Question

I'm working on a android app, and I have a user class that has properties about the user. I also have a class that has views (i.e. TextViews) that shows the appropriate property on the screen, these are for GUI purposes. This GUI class needs the properties of the user class so I can access those too. So I am left with a decision to make that I am not sure. I want to pick the one that's better in programming practices. I don't want to merge all the properties including the GUI together in one class.

The way I see it is, I could either have the GUI class extend the user class or have the GUI class have a private global variable which holds the user object.

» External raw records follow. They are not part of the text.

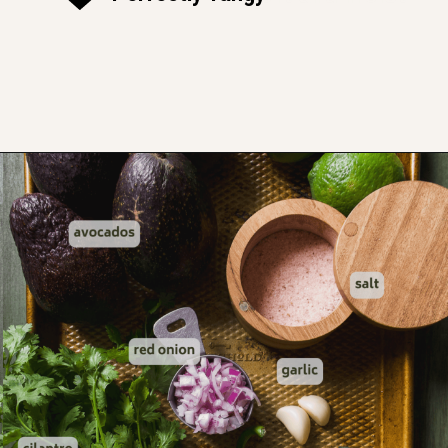
Opening
https://www.thefitpeach.com/blog/guacamole/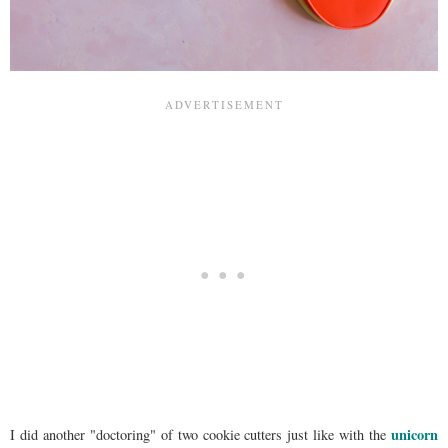
unicorn
I did another "doctoring" of two cookie cutters just like with the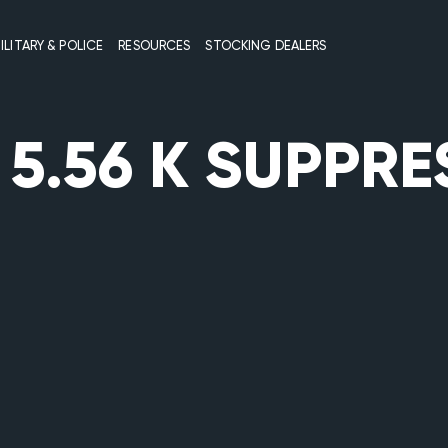
ILITARY & POLICE
RESOURCES
STOCKING DEALERS
:
5.56 K SUPPR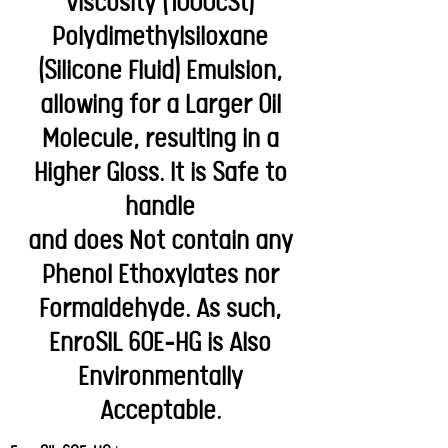
viscosity (1000cSt)
Polydimethylsiloxane
(Silicone Fluid) Emulsion,
allowing for a Larger Oil
Molecule, resulting in a
Higher Gloss. It is Safe to
handle
and does Not contain any
Phenol Ethoxylates nor
Formaldehyde. As such,
EnroSIL 60E-HG is Also
Environmentally
Acceptable.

Does anyone know which is better and why?

Was it helpful?

Solution

Using encapsulation is better. It makes no sense for a GUI class to extend a 'user' class -- the two don't possess any sort of "is-a" relationship. It does make sense, however, for the GUI class to maintain a user object to work with.

In other words, it doesn't make sense to say a GUI object is a user object, but it does make sense to say a GUI object contains user a user object.

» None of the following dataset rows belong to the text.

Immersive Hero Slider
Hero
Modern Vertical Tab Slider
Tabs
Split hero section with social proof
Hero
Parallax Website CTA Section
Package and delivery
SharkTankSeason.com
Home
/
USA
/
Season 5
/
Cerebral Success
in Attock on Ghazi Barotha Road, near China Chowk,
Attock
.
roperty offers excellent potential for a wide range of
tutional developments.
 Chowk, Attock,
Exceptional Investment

Lastly, you generally want to keep your front-end and back-end as separate and modular as possible. Having your GUI class extend your user class undermines this principle.

OTHER TIPS

I don't see any of your choices as a good programming practice according to MVC architecture (which is what Android uses).

Neither having the GUI class(part of UI layer) extend the User class(part of Model layer) or having in the GUI class a reference to a User is a good idea(IMHO). The interaction between the Model and the UI should be delegated to your Controller(the Activity)

As a side note, there are other languages like Objective-C were you could use a Category. With categories you could decorate your UI classes for doing this kind of things, without violating the architecture.